6. The process as claimed in the preceding claims, wherein the purified or pollution-free purge gas is diverted from the chemical purification stage and added to the circuit of the contaminated purge gas.

7. The process as claimed in the preceding claims, wherein the contaminated purge gas is cooled in a condenser, resulting condensate being separated and then reheated by a heating device to the operating temperature before it is once again led through the adsorbent.

8. The process as claimed in the preceding claims, wherein volume changes during the course of the process are compensated by the feeding of prepared purge gas, while excess purge gas is released into the environment in purified form after leaving the chemical purification stage.

9. The process as claimed in the preceding claims, wherein after termination of the desorption of the adsorbent the purge gas is heated briefly to an elevated temperature in order to decompose biological, bacterial and viral colonisations.

10. The process as claimed in the preceding claims, wherein a mixture of carbon dioxide or nitrogen with inert gas is employed as the purge gas.

11. The process as claimed in the preceding claims, wherein the purge gas consists of nitrogen and argon.

12. The process as claimed in the preceding claims, wherein the purge gas consists of approximately 80%
nitrogen by volume and approximately 20% argon by volume.

13. The apparatus for carrying out the process according to the preceding claims, wherein a gas purific-ation device (12) is connected via a volume divider (11) to a circuit with a chamber (1) for receiving the con-taminated adsorbent, the outlet of which gas purification device can be connected to the circuit of the purge gas through the chamber (1).

14. The apparatus as claimed in claim 13, wherein the purge gas circuit has a cooler (8) with a downstream condensate separator (9) and a heating device (10), the heating device (10) being connected downstream of the volume divider (11) for sub dividing the volumetric flow in the purge gas circuit.
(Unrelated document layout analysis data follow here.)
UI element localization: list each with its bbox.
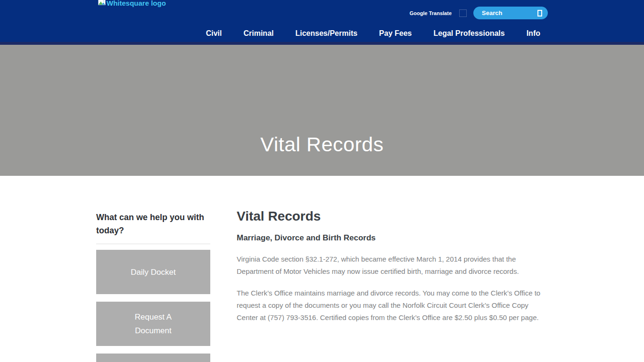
request-a-document-button[interactable]: Request A Document — [96, 302, 210, 346]
translate-widget-placeholder-icon[interactable] — [459, 9, 467, 17]
hero-title: Vital Records — [260, 133, 383, 156]
main-nav: Civil Criminal Licenses/Permits Pay Fees… — [206, 29, 540, 38]
nav-item-licenses-permits[interactable]: Licenses/Permits — [295, 29, 357, 38]
search-box[interactable] — [473, 7, 548, 19]
paragraph-dmv-records: Virginia Code section §32.1-272, which b… — [237, 253, 548, 278]
google-translate-label[interactable]: Google Translate — [410, 10, 452, 16]
daily-docket-button[interactable]: Daily Docket — [96, 250, 210, 294]
sidebar-button-cutoff[interactable] — [96, 354, 210, 362]
nav-item-legal-professionals[interactable]: Legal Professionals — [434, 29, 505, 38]
nav-item-criminal[interactable]: Criminal — [243, 29, 273, 38]
site-header: Whitesquare logo Google Translate Civil … — [0, 0, 644, 45]
sidebar-heading: What can we help you with today? — [96, 211, 210, 237]
nav-item-pay-fees[interactable]: Pay Fees — [379, 29, 412, 38]
page-subtitle: Marriage, Divorce and Birth Records — [237, 233, 548, 243]
page-body: What can we help you with today? Daily D… — [96, 211, 548, 362]
main-content: Vital Records Marriage, Divorce and Birt… — [237, 211, 548, 362]
page-title: Vital Records — [237, 209, 548, 224]
sidebar: What can we help you with today? Daily D… — [96, 211, 210, 362]
logo-link[interactable]: Whitesquare logo — [98, 0, 166, 7]
header-utilities: Google Translate — [410, 7, 548, 19]
logo-alt-text: Whitesquare logo — [107, 0, 166, 7]
broken-image-icon — [98, 0, 106, 7]
sidebar-divider — [96, 244, 210, 244]
nav-item-info[interactable]: Info — [527, 29, 540, 38]
search-icon[interactable] — [537, 10, 542, 16]
search-input[interactable] — [481, 9, 537, 17]
hero-banner: Vital Records — [0, 45, 644, 176]
nav-item-civil[interactable]: Civil — [206, 29, 222, 38]
paragraph-clerks-office: The Clerk’s Office maintains marriage an… — [237, 287, 548, 324]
15. The apparatus as claimed in claims 13 and 14, wherein a circuit (13, 16) for purified purge gas, by means of which a partial flow of purified purge gas is fed to the contaminated purge gas, is connected to the purge gas circuit (3, 4, 7).

16. The apparatus as claimed in claims 13 to 15, wherein the gas purification device (12) is constructed as a drying chamber reactor in which highly reactive thin layers are flowed over by the contaminated purge gas in order to decontaminate the purge gas.